At least some socialists have been concerned about this for some time. Several years ago, a Rural, Suburban, and Small City DSA caucus formed to advocate for priorities that benefited smaller chapters at the 2019 DSA National Convention in Atlanta. To my knowledge, that caucus has since dissolved — but the sentiments behind it have not, because DSA has many rural chapters. Ongoing advocacy has resulted in promising developments for smaller and rural chapters. Dues-sharing, wherein chapters receive a cut of the dues payments their members make, has facilitated fairer resourcing for DSA’s urban and rural chapters alike. Recently, the DSA National Political Committee passed a resolution to increase dues shares to chapters significantly through DSA’s 2027 fiscal year, a promising move to create even more equity across less resourced chapters.
For Metro DC DSA, a strong first step for farmworker organizing would be to get the lay of the land by reaching out to organizations such as the National Sustainable Agriculture Coalition, Virginia Farmworker Advocacy Network, Farmworker Justice, and the legendary United Farm Workers union. These organizations may be well-positioned to consult us on how and where to connect with local farmworkers, in addition to understanding the extent of unionization in local agriculture. From there, DSA members could connect directly with farmworkers in the DMV, learn about their issues and concerns, and solicit ways or potential campaigns for advancing their causes.
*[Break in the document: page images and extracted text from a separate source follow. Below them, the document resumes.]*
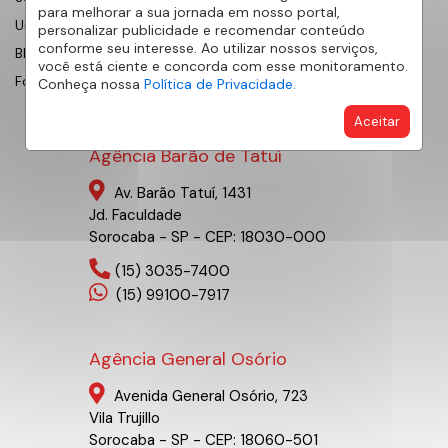
para melhorar a sua jornada em nosso portal,
Universidade AE
personalizar publicidade e recomendar conteúdo
conforme seu interesse. Ao utilizar nossos serviços,
Blog
você está ciente e concorda com esse monitoramento.
Fornecedores
Conheça nossa
Política de Privacidade.
Aceitar
Agência Barão de Tatuí
Av. Barão Tatuí, 1431
Jd. Faculdade
Sorocaba - SP - CEP: 18030-000
(15) 3035-7400
(15) 99100-7917
Agência General Osório
Avenida General Osório, 723
Vila Trujillo
Sorocaba - SP - CEP: 18060-501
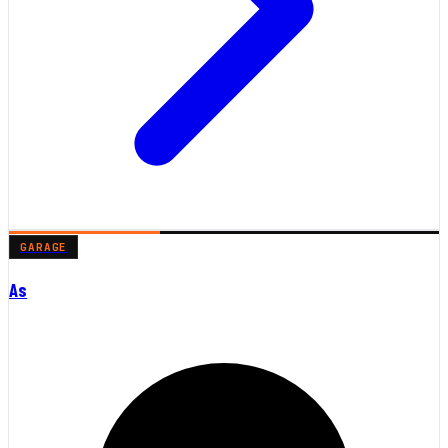
GARAGE
As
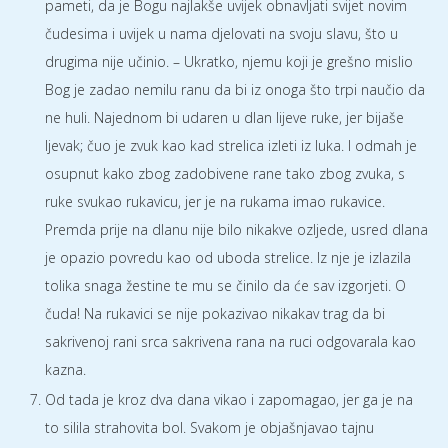
pameti, da je Bogu najlakše uvijek obnavljati svijet novim
čudesima i uvijek u nama djelovati na svoju slavu, što u
drugima nije učinio. – Ukratko, njemu koji je grešno mislio
Bog je zadao nemilu ranu da bi iz onoga što trpi naučio da
ne huli. Najednom bi udaren u dlan lijeve ruke, jer bijaše
ljevak; čuo je zvuk kao kad strelica izleti iz luka. I odmah je
osupnut kako zbog zadobivene rane tako zbog zvuka, s
ruke svukao rukavicu, jer je na rukama imao rukavice.
Premda prije na dlanu nije bilo nikakve ozljede, usred dlana
je opazio povredu kao od uboda strelice. Iz nje je izlazila
tolika snaga žestine te mu se činilo da će sav izgorjeti. O
čuda! Na rukavici se nije pokazivao nikakav trag da bi
sakrivenoj rani srca sakrivena rana na ruci odgovarala kao
kazna.
Od tada je kroz dva dana vikao i zapomagao, jer ga je na
to silila strahovita bol. Svakom je objašnjavao tajnu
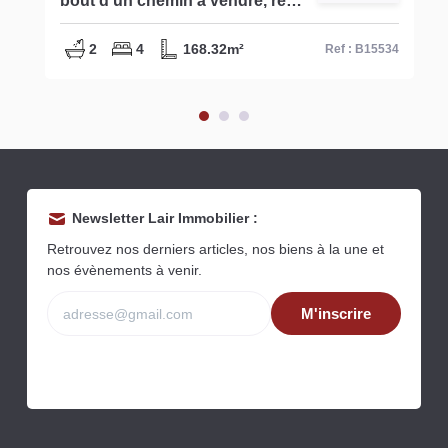
bout d'un chemin à vendre, réf
B15534
2
4
168.32m²
Ref : B15534
Newsletter Lair Immobilier :
Retrouvez nos derniers articles, nos biens à la une et
nos évènements à venir.
M'inscrire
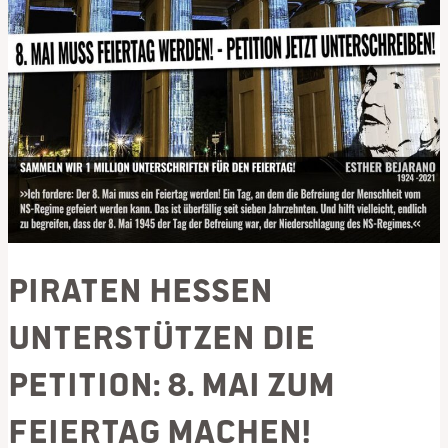
Piraten Hessen
unterstützen die
Petition: 8. Mai zum
Feiertag machen!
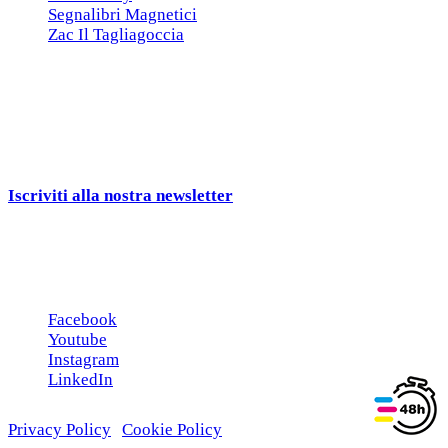
Segnalibri Magnetici
Zac Il Tagliagoccia
ISCRIZIONE NEWSLETTER
Cerchiamo
Aziende, Enti, Associazioni e
Rivenditori
interessati ai nostri gadgets!
Iscriviti alla nostra newsletter
e ricevi una campionatura in
omaggio!
Seguici sui social
Facebook
Youtube
Instagram
LinkedIn
Privacy Policy
|
Cookie Policy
We can also build stronger urban-rural relationships within DSA. Several years ago, I organized a Regional Solidarity Conference in Northern California to build connections between urban and rural chapters. At the time, I was active in DSA’s East Bay chapter, and Fresno DSA was kind enough to host the conference. The concept was simple: each chapter gave a presentation on its activities, strengths, challenges, and help needed. We were treated to a tour of Fresno, a city in the heart of California’s vast, heavily rural, and agricultural Central Valley — and a city that coastal California routinely dismisses. It was very rewarding to learn from our rural comrades, dance cumbia, and socialize with them. I’m proud to say that that effort led to the strengthening of ties among Central Valley chapters. This is just one example of what is possible when urban chapters intentionally set out to foster ties with their smaller, more rural counterparts.
The Democratic Socialists of America has matured and grown tremendously in the past seven years, through several fraught national leadership cohorts and dramatic political crises. Yet we have a long way to go to strengthen rural-urban solidarity on the one hand, and build an effective campaign for sustainable food systems on the other. Socialists should demand a climate-resilient, worker-controlled, planned, and decentralized food system that is not reliant on single points of failure. We should organize for a food system whose core principles are food sovereignty, carbon negativity, ecological regeneration, and food justice. Without food, the global working class would starve, and societies everywhere would collapse in short order.
We should no longer take food system workers and the complex ecosystems that allow food to happen for granted. Through farmworker organizing, forging urban-rural solidarity, and advocating for sustainable agriculture policy, we can help evolve the food system from one based on waging war against nature to a system based on food sovereignty, economic justice, climate resilience, and healing the “metabolic rift.” The socialist movement’s success depends on it.